All of the mechanisms listed so far work identically for a TCP and a local socket connection. The only difference is the way in which the way in which the local socket is initialized

struct kevent evSet;
struct sockaddr_un sun;

/* open a UNIX socket */
local_s = socket(AF_UNIX, SOCK_STREAM, 0);
memset(&sun, 0, sizeof(struct sockaddr_un));
sun.sun_family = AF_UNIX;
strlcpy(sun.sun_path, "local.s", sizeof(sun.sun_path));
bind(local_s, (struct sockaddr *)&sun, SUN_LEN(&sun))
listen(local_s, 5)

watch_loop(kq);

Note that there's no reason kevent() cannot be called twice in order to register a local socket as well socket listening on a TCP port.

Binding and Reacting on Multiple Address Families

More than ten years after IPv6 was standardized very few corporate systems have adopted it, but the programming interfaces that emerged to support it have benefited system programmers because the interfaces themselves have become more general so as to support multiple protocols. getaddrinfo(3) provides a mechanism for binding sockets to addresses specified in their native, numeric format, or by a hostname that is resolved according the order specified in /etc/resolv.conf.

To start, establish a addrinfo structure with some data about the kind of connection you're trying to make and a pointer to an array of results that the OS is going to give us. *ai will refer to a ordered linked list. One Linux IPv6 is sorted first. If we actually wanted to listen on more than one address we would have to loop through the results by following the *ai_next pointer.
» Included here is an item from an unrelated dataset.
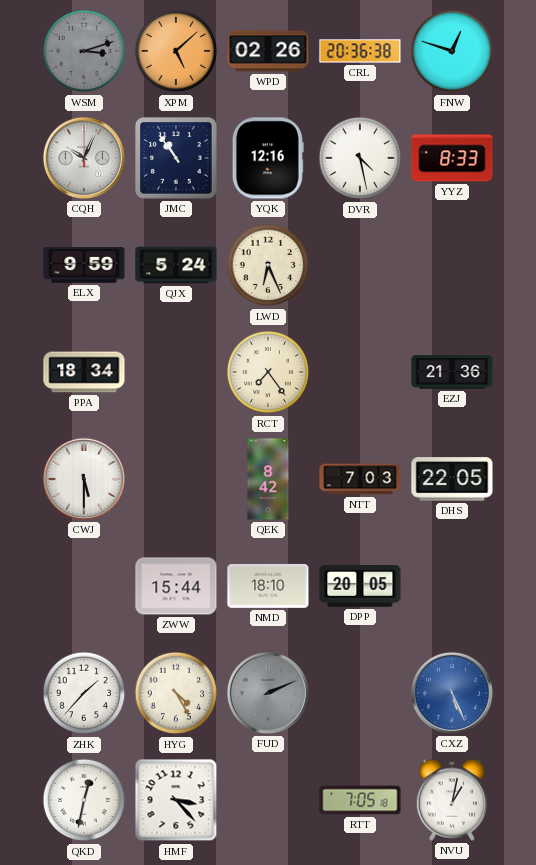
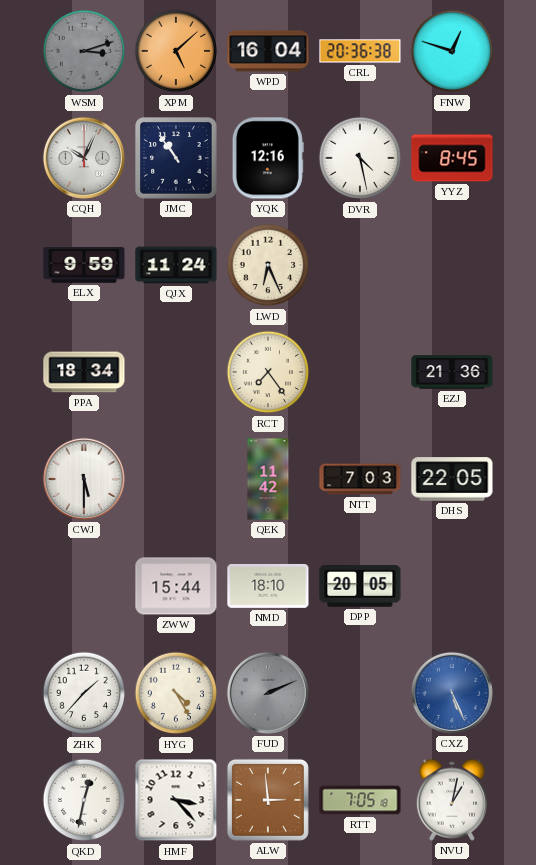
WPD: 02:26 -> 16:04
YYZ: 8:33 -> 8:45
QJX: 5:24 -> 11:24
QEK: 8:42 -> 11:42
ALW: none -> 2:59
Since getaddrinfo() resolves hostnames as well as numeric addresses it can return a linked list of results. This is handy, because you can use name resolution to determine what services listen on multiple addresses. Start off by looping through the results:

struct addrinfo *ai0, *ai;
struct addrinfo hints;
int s[MAXSOCK];
int nsock;

nsock = 0;
memset(&s, 0, MAXSOCK);
for (ai = ai0; ai && nsock < MAXSOCK; ai = ai->ai_next) {
    if((s[nsock] = socket(ai->ai_family, ai->ai_socktype, ai->ai_protocol)) < 0)
        continue;
    if(bind(s[nsock], ai->ai_addr, ai->ai_addrlen) < 0)
        continue;
    listen(s[nsock], 5);
    nsock++;
}

The kevent structure is very helpful here because the last field is a user-defined typeless pointer. When we call kevent() once for each descriptor created by listen() this field can be used to identify the event as a descriptor by whatever value *ai0 has.

for (i=0; i<nsock; i++) {
    EV_SET(&evSet, s[i], EVFILT_READ, EV_ADD, 0, 0, (void *)ai0);
    kevent(kq, &evSet, 1, (void *)0, 0, (struct timespec*)0);
}

It doesn't matter what the pointer refers to in this case, I'm just using the 32- or 64-bit address as a unique identifier. The event loop doesn't look much different, it just uses a different equality test.

for (;;) {
    nev = kevent(kq, (void *)0, 0, evlist, 8, (void *)0);
    for (i = 0; i < nev; i++) {
        if (evlist[i].udata == ai0) {
            /* Connection on FD created by listen(), call accept() */
        }
}

If getaddrinfo() is called with a name that resolves to an IP and IPv6 address the program to listen on both families.

$ netstat -an | grep 8080
tcp        0      0  127.0.0.1.8080         *.*                    LISTEN
tcp6       0      0  ::1.8080               *.*                    LISTEN

Cleanup

It's not alwas nessesary to explicitly delete kqueue filters, because calling close() on a file descriptor will remove any kevents that reference the descriptor. It is proper to free the linked-list created by getaddrinfo(3)

freeaddrinfo(ai0);

For a listening socket you may, but are not required to close every descriptor created by socket(3), but these will also be closed when the process terminates.